9) Videodrome de David Cronenberg
Cronenberg parle de l’omniprésence de la technologie, de ce support télévisuel qui change les consciences, qui s’immisce dans l’intimité des gens, qui s’insère dans notre esprit pour changer notre point de vue sur la réalité et modulant notre propre santé. Mais comme à son habitude chez réalisateur canadien, la technologie n’influe pas que sur l’esprit mais aussi sur la chair humaine, sur notre corps. D’ailleurs d’un point de vue visuel, les effets gore n’ont pas pris une ride et font toujours leur petit effet. Virtualité ou réalité, tout cela n’a plus d’importance car la télévision nous dévoilera notre propre fin. Cronenberg nous balance au visage une œuvre mystique, morbide, d’une radicalité magnifique.
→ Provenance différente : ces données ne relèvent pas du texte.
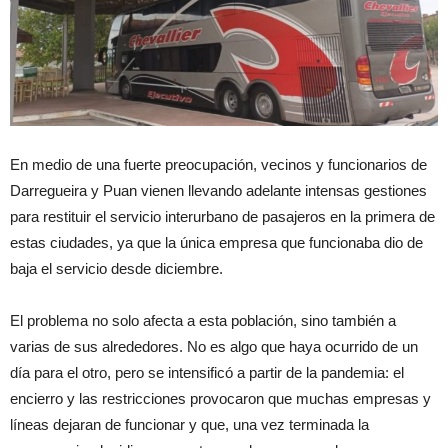
En medio de una fuerte preocupación, vecinos y funcionarios de
Darregueira y Puan vienen llevando adelante intensas gestiones
para restituir el servicio interurbano de pasajeros en la primera de
estas ciudades, ya que la única empresa que funcionaba dio de
baja el servicio desde diciembre.
El problema no solo afecta a esta población, sino también a
varias de sus alrededores. No es algo que haya ocurrido de un
día para el otro, pero se intensificó a partir de la pandemia: el
encierro y las restricciones provocaron que muchas empresas y
líneas dejaran de funcionar y que, una vez terminada la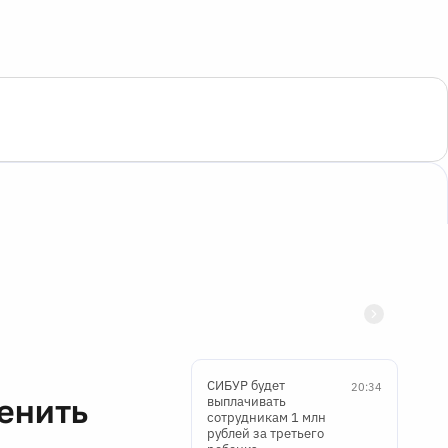
СИБУР будет
20:34
енить
выплачивать
сотрудникам 1 млн
рублей за третьего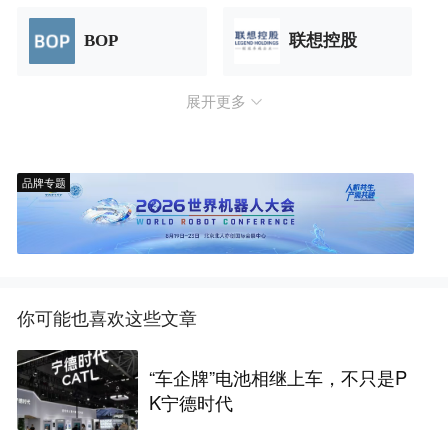
BOP
联想控股
展开更多
品牌专题
你可能也喜欢这些文章
“车企牌”电池相继上车，不只是P
K宁德时代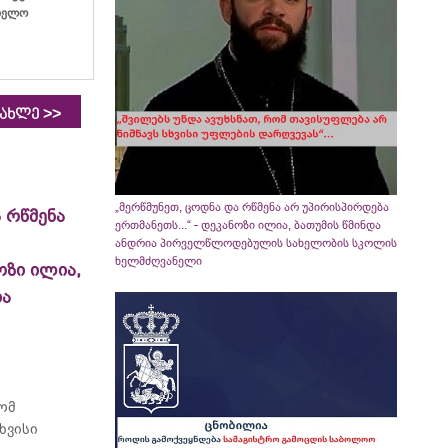
ბიელო
>>
იახლე
„მერწმუნეთ, ცოდნა და რწმენა არ უპირისპირდება
 რწმენა
ერთმანეთს...“ - დეკანოზი ილია, ბათუმის წმინდა
ანდრია პირველწლოდებულის სახელობის სკოლის
ხელმძღვანელი
ოზი ილია,
ია
რომ
ხვისი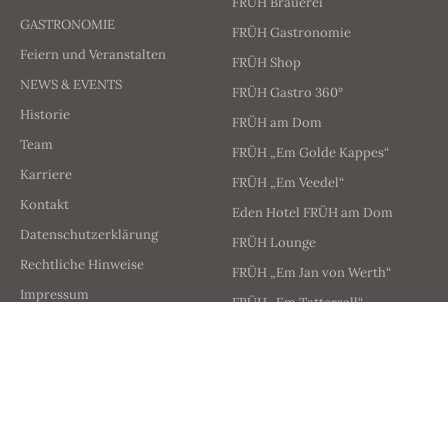
FRÜH Brauerei
GASTRONOMIE
FRÜH Gastronomie
Feiern und Veranstalten
FRÜH Shop
NEWS & EVENTS
FRÜH Gastro 360°
Historie
FRÜH am Dom
Team
FRÜH „Em Golde Kappes“
Karriere
FRÜH „Em Veedel“
Kontakt
Eden Hotel FRÜH am Dom
Datenschutzerklärung
FRÜH Lounge
Rechtliche Hinweise
FRÜH „Em Jan von Werth“
Impressum
FRÜH „Em Tattersall“
Newsletter
FRÜH „Himmel op Ääd“
FRÜHshoppen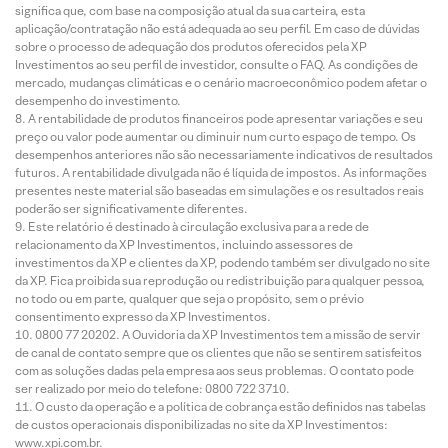
significa que, com base na composição atual da sua carteira, esta
aplicação/contratação não está adequada ao seu perfil. Em caso de dúvidas
sobre o processo de adequação dos produtos oferecidos pela XP
Investimentos ao seu perfil de investidor, consulte o FAQ. As condições de
mercado, mudanças climáticas e o cenário macroeconômico podem afetar o
desempenho do investimento.
A rentabilidade de produtos financeiros pode apresentar variações e seu
preço ou valor pode aumentar ou diminuir num curto espaço de tempo. Os
desempenhos anteriores não são necessariamente indicativos de resultados
futuros. A rentabilidade divulgada não é líquida de impostos. As informações
presentes neste material são baseadas em simulações e os resultados reais
poderão ser significativamente diferentes.
Este relatório é destinado à circulação exclusiva para a rede de
relacionamento da XP Investimentos, incluindo assessores de
investimentos da XP e clientes da XP, podendo também ser divulgado no site
da XP. Fica proibida sua reprodução ou redistribuição para qualquer pessoa,
no todo ou em parte, qualquer que seja o propósito, sem o prévio
consentimento expresso da XP Investimentos.
0800 77 20202. A Ouvidoria da XP Investimentos tem a missão de servir
de canal de contato sempre que os clientes que não se sentirem satisfeitos
com as soluções dadas pela empresa aos seus problemas. O contato pode
ser realizado por meio do telefone: 0800 722 3710.
O custo da operação e a política de cobrança estão definidos nas tabelas
de custos operacionais disponibilizadas no site da XP Investimentos:
www.xpi.com.br.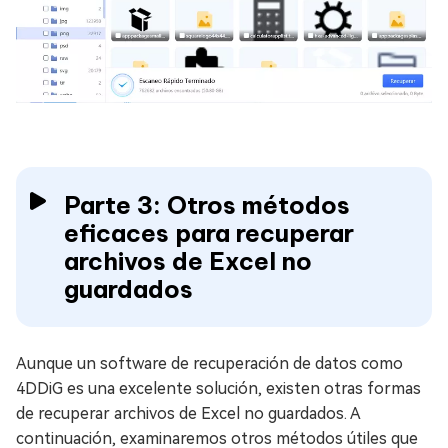
Parte 3: Otros métodos
eficaces para recuperar
archivos de Excel no
guardados
Aunque un software de recuperación de datos como
4DDiG es una excelente solución, existen otras formas
de recuperar archivos de Excel no guardados. A
continuación, examinaremos otros métodos útiles que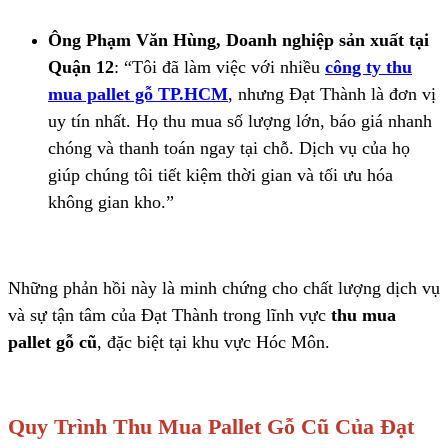
Ông Phạm Văn Hùng, Doanh nghiệp sản xuất tại
Quận 12
: “Tôi đã làm việc với nhiều
công ty thu
mua pallet gỗ TP.HCM
, nhưng Đạt Thành là đơn vị
uy tín nhất. Họ thu mua số lượng lớn, báo giá nhanh
chóng và thanh toán ngay tại chỗ. Dịch vụ của họ
giúp chúng tôi tiết kiệm thời gian và tối ưu hóa
không gian kho.”
Những phản hồi này là minh chứng cho chất lượng dịch vụ
và sự tận tâm của Đạt Thành trong lĩnh vực
thu mua
pallet gỗ cũ
, đặc biệt tại khu vực Hóc Môn.
Quy Trình Thu Mua Pallet Gỗ Cũ Của Đạt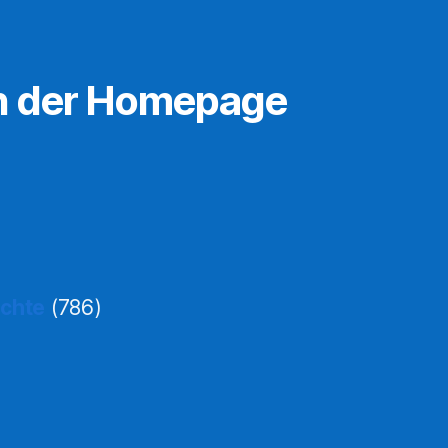
n der Homepage
ichte
(786)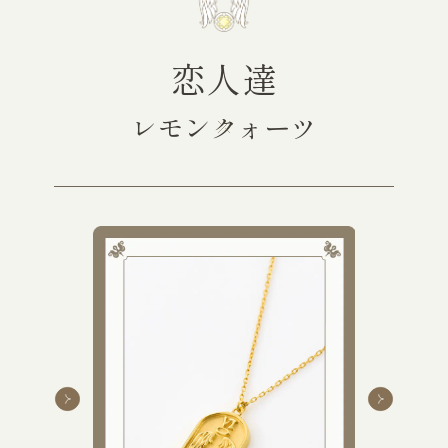
恋人達
レモンクォーツ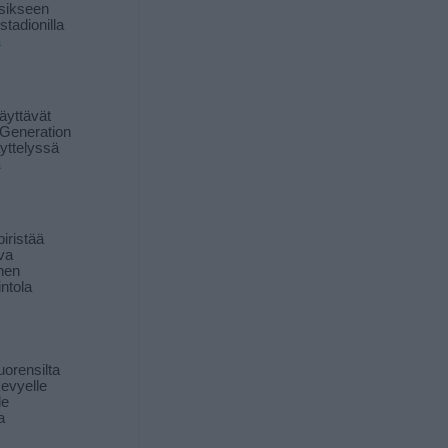
sikseen
 stadionilla
ä
äyttävät
Generation
yttelyssä
ä
iristää
ava
inen
ntola
orensilta
kevyelle
le
a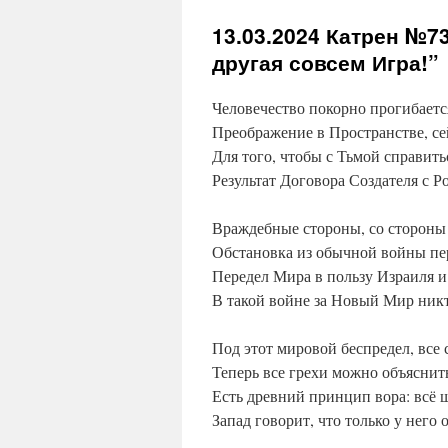
13.03.2024
Катрен №73 
другая совсем Игра!”
Человечество покорно прогибается
Преображение в Пространстве, сей
Для того, чтобы с Тьмой справит
Результат Договора Создателя с Р
Враждебные стороны, со стороны 
Обстановка из обычной войны пе
Передел Мира в пользу Израиля и 
В такой войне за Новый Мир никт
Под этот мировой беспредел, все 
Теперь все грехи можно объяснить
Есть древний принцип вора: всё 
Запад говорит, что только у него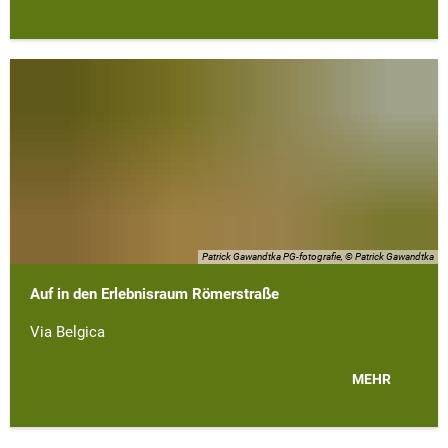
Patrick Gawandtka PG-fotografie, © Patrick Gawandtka
Auf in den Erlebnisraum Römerstraße
Via Belgica
MEHR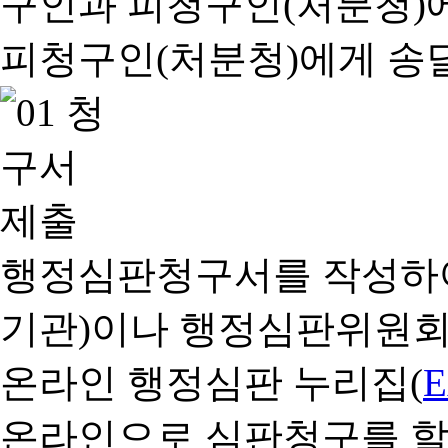
행정심판청구서를 작성하여
기관)이나 행정심판위원회
온라인 행정심판 누리집(
온라인으로 심판청구를 할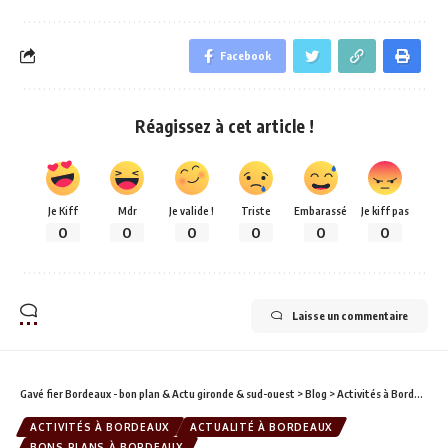
Facebook
Réagissez à cet article !
Je Kiff
Mdr
Je valide !
Triste
Embarassé
Je kiff pas
0
0
0
0
0
0
Laisse un commentaire
Gavé fier Bordeaux - bon plan & Actu gironde & sud-ouest
>
Blog
>
Activités à Bordeaux
>
ACTIVITÉS À BORDEAUX
ACTUALITÉ À BORDEAUX
BONS PLANS À BORDEAUX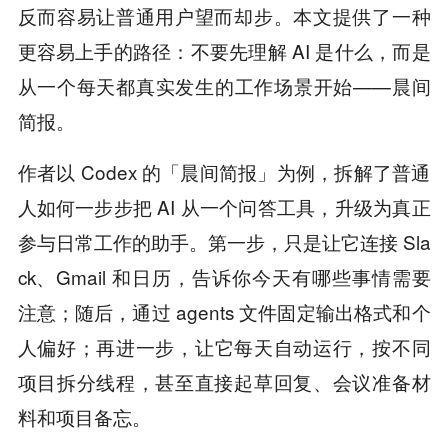
反而容易让普通用户望而却步。本文提供了一种
更容易上手的路径：不要先理解 AI 是什么，而是
从一个每天都真实发生的工作场景开始——晨间
简报。
作者以 Codex 的「晨间简报」为例，拆解了普通
人如何一步步把 AI 从一个问答工具，升级为真正
参与日常工作的助手。第一步，只是让它连接 Sla
ck、Gmail 和日历，告诉你今天有哪些事情需要
注意；随后，通过 agents 文件固定输出格式和个
人偏好；再进一步，让它每天自动运行，按不同
项目拆分线程，甚至直接起草回复、会议准备材
料和项目备忘。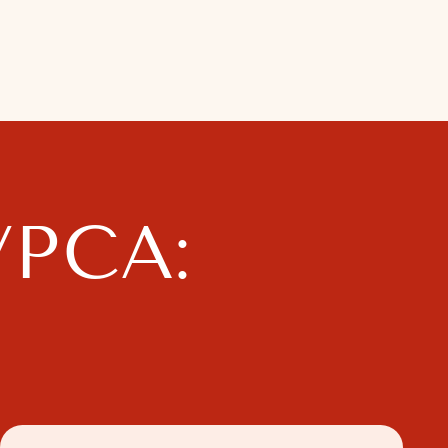
ль 3
изация Гардероба
ыстраивание системы порядка
о новому сценарию
екомендации по подбору
рганайзеров для хранения
формление вашего первого до/
осле
ль 5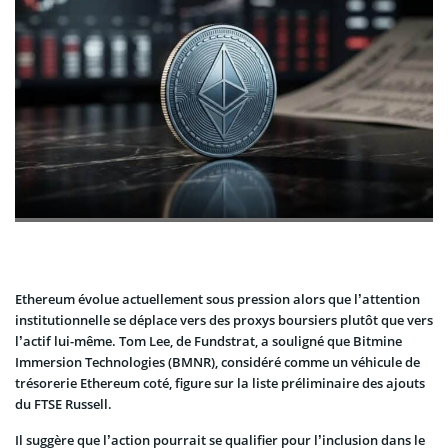
Ethereum évolue actuellement sous pression alors que l’attention
institutionnelle se déplace vers des proxys boursiers plutôt que vers
l’actif lui-même. Tom Lee, de Fundstrat, a souligné que Bitmine
Immersion Technologies (BMNR), considéré comme un véhicule de
trésorerie Ethereum coté, figure sur la liste préliminaire des ajouts
du FTSE Russell.
Il suggère que l’action pourrait se qualifier pour l’inclusion dans le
10) Cure de Kiyoshi Kurosawa
Le génie de Cure se trouve dans cet aspect humain, où Kurosawa s’interroge sur la fascination humaine pour le Mal, le démon qui sommeille en chacun de nous. Cure n’est pas un film de sérial killer comme les autres. Cure est fascinant, son réalisateur épure au maximum, minimalise ses effets dans tous les compartiments de son œuvre. Cure est presque hors du temps, envoutant le spectateur comme Mamiya hypnotise ses victimes qui deviennent elles-mêmes des coupables. Un peu à l’instar de la série Paranoia Agent de Satoshi Kon, Cure presse la gâchette sur une société nippone où un dénominateur commun, déclencheur des affres de tout un chacun, ouvre les vannes de la torpeur d’individus à la stabilité plus qu’approximative. Cure, se finit alors dans une perfection trouble grisante, dans une expectative nihiliste indicible.